The name was one of over 700 suggestions from pupils at primary schools in and around Harpenden. These were narrowed down to a list of ten. Further research and investigation led to a final shortlist of three names. The Katherine Warington School emerged as the favourite name at a meeting of the Harpenden Secondary School Trust.
The name was initially suggested by Elizabeth Gilardo, an 8 year old pupil from St Dominic Catholic Primary School. Elizabeth said:
“I wanted to suggest a name that had something to do with Harpenden and someone who had made an impact. I searched the internet and liked the name Katherine Warington. I felt it was different from lots of the other schools that are either named after men or trees.

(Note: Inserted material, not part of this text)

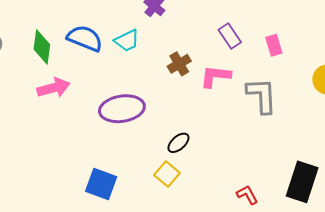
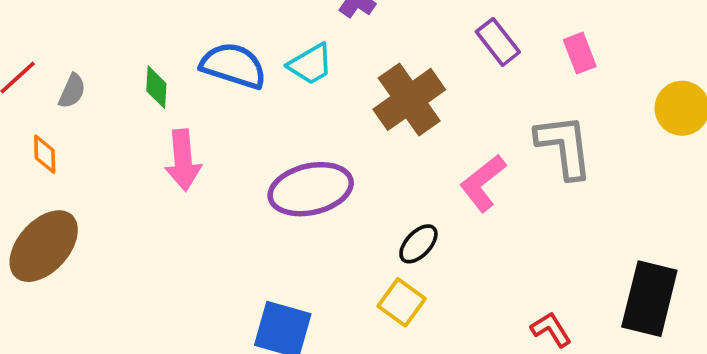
green diamond: (42, 47) -> (156, 87), size x0.7
brown cross: (179, 64) -> (409, 99), size x1.6
pink L-shape: (215, 76) -> (483, 183), moved, turned -40
pink arrow: (54, 88) -> (183, 160), turned 104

I also liked that she was a woman working in science all those years ago. ‘I was surprised that Katherine had not been fully recognised for her achievements so her name becoming the school name would help that.”
Philip Waters chair of the Harpenden Secondary School Trust said:
“We are delighted that the new school celebrates a female scientist who was both ground-breaking and steeped in Harpenden history. The Trust look forward to seeing her name above the door of the new secondary school. We wanted the name to reflect not only the town but also the high achievement which is a characteristic of all the secondary schools in Harpenden and is very much what the parents in our community want too. The use of her name sets an aspirational target of achievement for the school and its students.”
Through the course of this selection process, living relatives of Katherine Warington were contacted and asked for their permission to use her name in this manner. The living family were delighted at the prospect of their pioneering relative being remembered and honoured in such a way. Andrew Warington Wickham, great nephew of Katherine said:
“The family all feel deeply honoured and proud that the school will be named after a female scientist.”
The Katherine Warington School intends to open to students in September 2018.